Digital Innovation Brings Heritage to Life at Arts Centre
Creative Innovation Centre CIC (also known as CICCIC) in Taunton has fought the odds of re-opening to the public after lockdown by building one of the UK’s first true digital gallery showcasing over 230 images over 17 digital screens.
The technology-based solution is a new way for visitors to engage with visual representations while reducing costs associated with printing and framing and extending the stay of gallery visitors.
The project has been in the making for some time and has been refused funding on several occasions due to funders ‘not seeing the value’, but early positive results are showing that there is much value to be created by such a concept.
The public response has been remarkable and engagement in gallery visits has increased considerably. Moreover, the length of stay for the exhibition has increased and new audiences are frequenting the gallery. Other organisations have already asked if they can utilise the gallery as the cost of putting on an exhibition in this format is very low and they see the potential to make exhibitions bigger.

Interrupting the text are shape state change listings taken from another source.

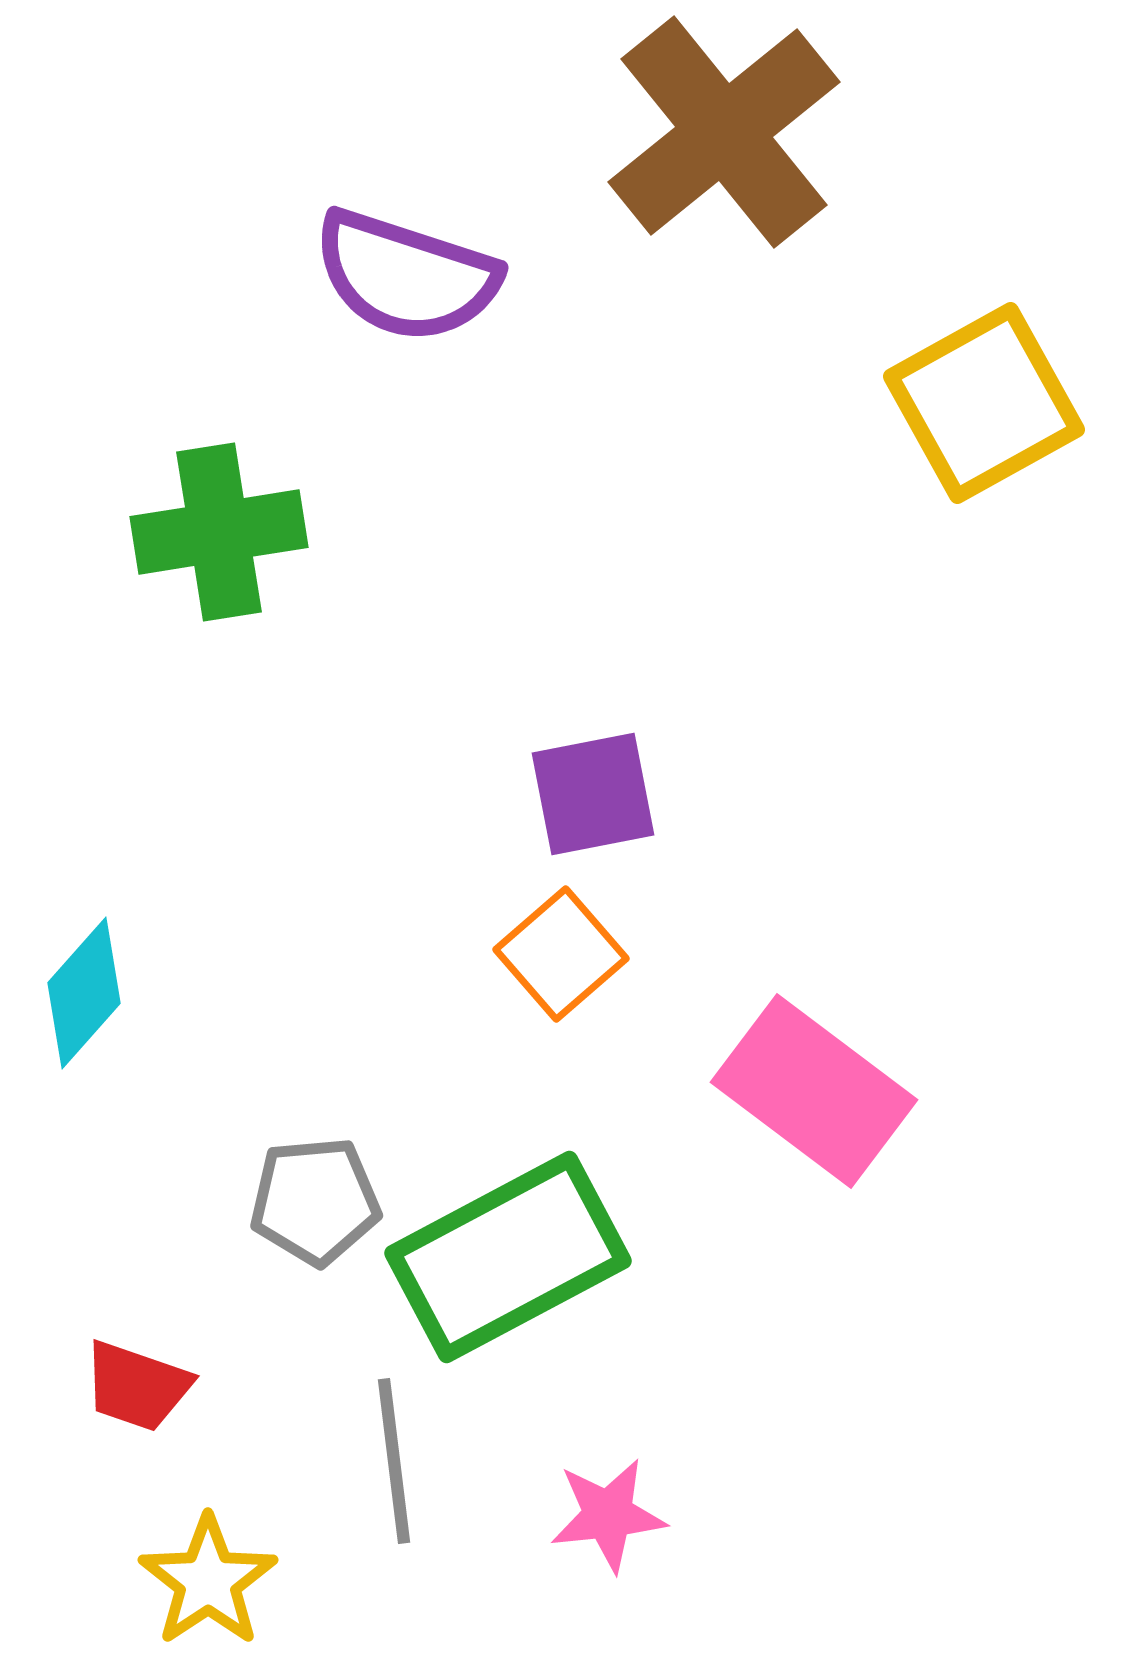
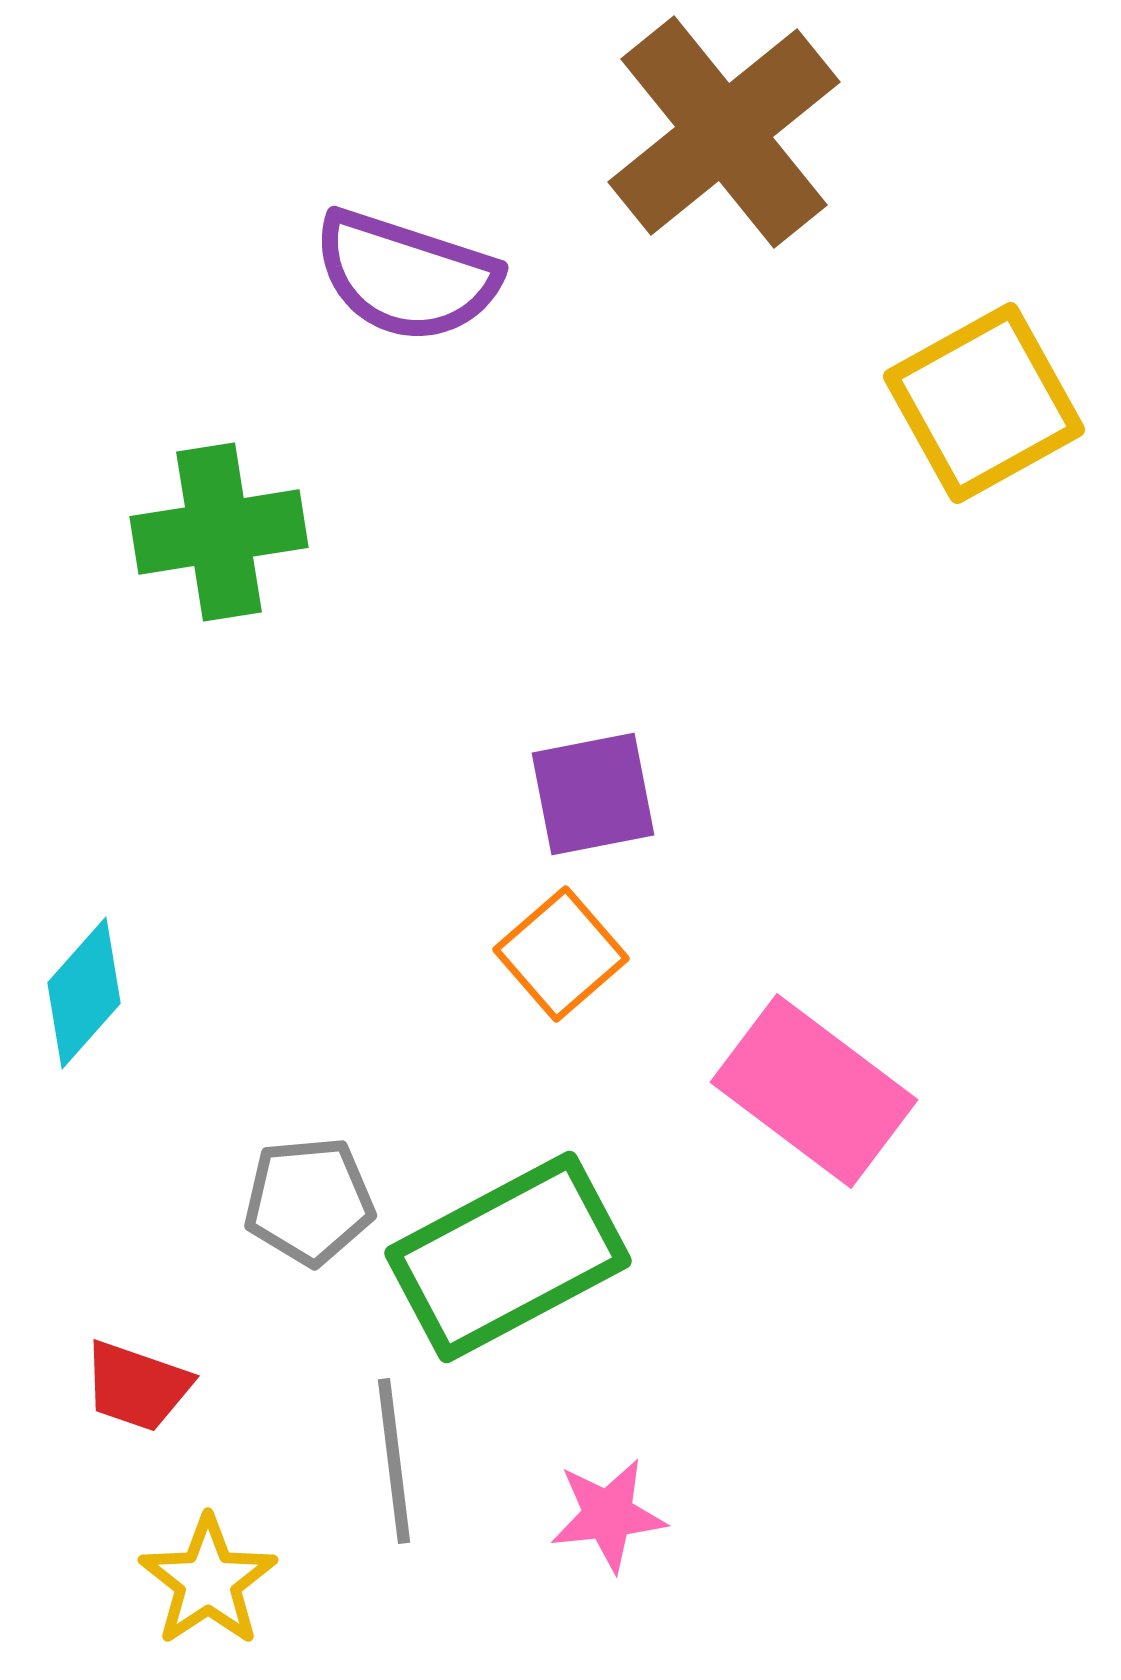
gray pentagon: moved 6 px left
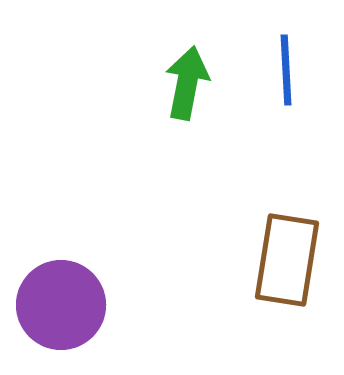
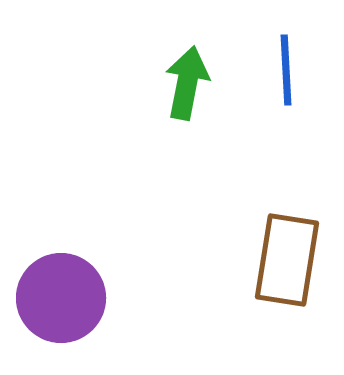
purple circle: moved 7 px up
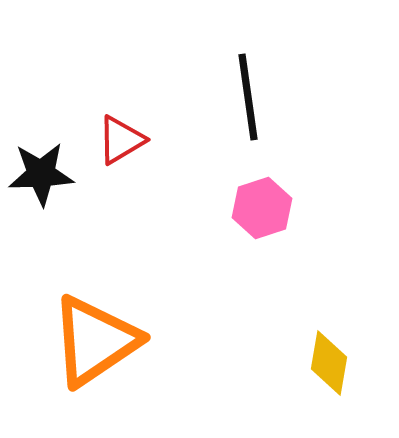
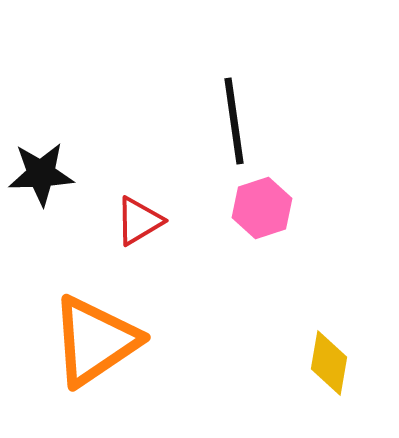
black line: moved 14 px left, 24 px down
red triangle: moved 18 px right, 81 px down
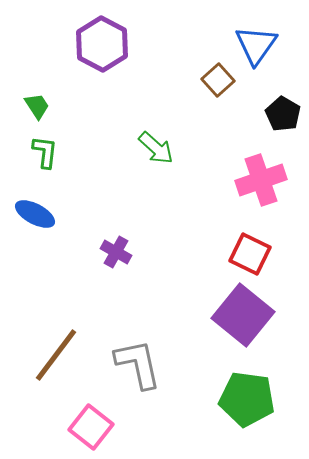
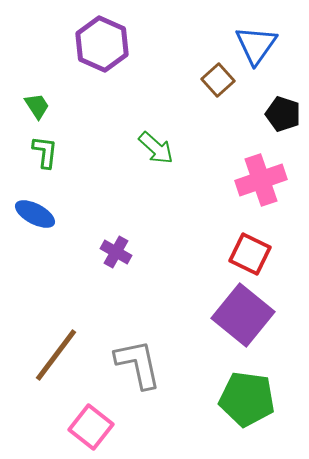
purple hexagon: rotated 4 degrees counterclockwise
black pentagon: rotated 12 degrees counterclockwise
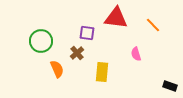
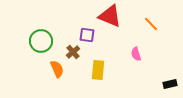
red triangle: moved 6 px left, 2 px up; rotated 15 degrees clockwise
orange line: moved 2 px left, 1 px up
purple square: moved 2 px down
brown cross: moved 4 px left, 1 px up
yellow rectangle: moved 4 px left, 2 px up
black rectangle: moved 2 px up; rotated 32 degrees counterclockwise
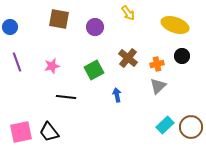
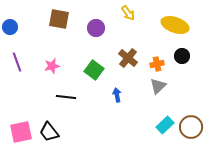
purple circle: moved 1 px right, 1 px down
green square: rotated 24 degrees counterclockwise
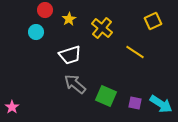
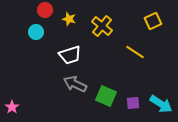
yellow star: rotated 24 degrees counterclockwise
yellow cross: moved 2 px up
gray arrow: rotated 15 degrees counterclockwise
purple square: moved 2 px left; rotated 16 degrees counterclockwise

“Many organisations or artists that exhibit at CICCIC can only exhibit 20-30 pieces but now they can feature 3-4 times that. This is great for all sorts of themed exhibitions. From local artists and photographers to school art competitions and even poetry. But the real beauty is that you could have one themed exhibition during the day and at a flick of a switch change for the evening” says co-founding director Andrew Knutt.
“When people view images in picture frames, they respond psychologically in different ways than when watching images that are blatantly on digital screens. But each digital screen used has been framed just like a printed picture or piece of art, so the user sees no evidence of the tech we have used. This way they get the same feeling as a traditional gallery but can discover far more than any printed exhibition”, says co-founding director Richard Holt.
The digital gallery project, which is the brain child of Andrew also adds:
“For years we have looked at many technological solutions to achieve our aims, with some so expensive that it didn’t make it viable, so we decided to make the digital gallery ourselves. Using digital screens and Android based operating systems we have developed separate media players to manage and organise each screen. We can even change and dictate what images get viewed and at what time”.
Both directors tell us that this is just the beginning of a much wider project including an international exchange programme, interactive screens, a digital museum collection, an online development programme with ecommerce and a touring project for the UK.
“Digital innovation doesn’t always have to be new tech but new ways of using what is already out there. With good design and a creative content strategy any digital gallery like ours can bring new audiences to any place and we hope we can show others how to increase public engagement” concludes Andrew.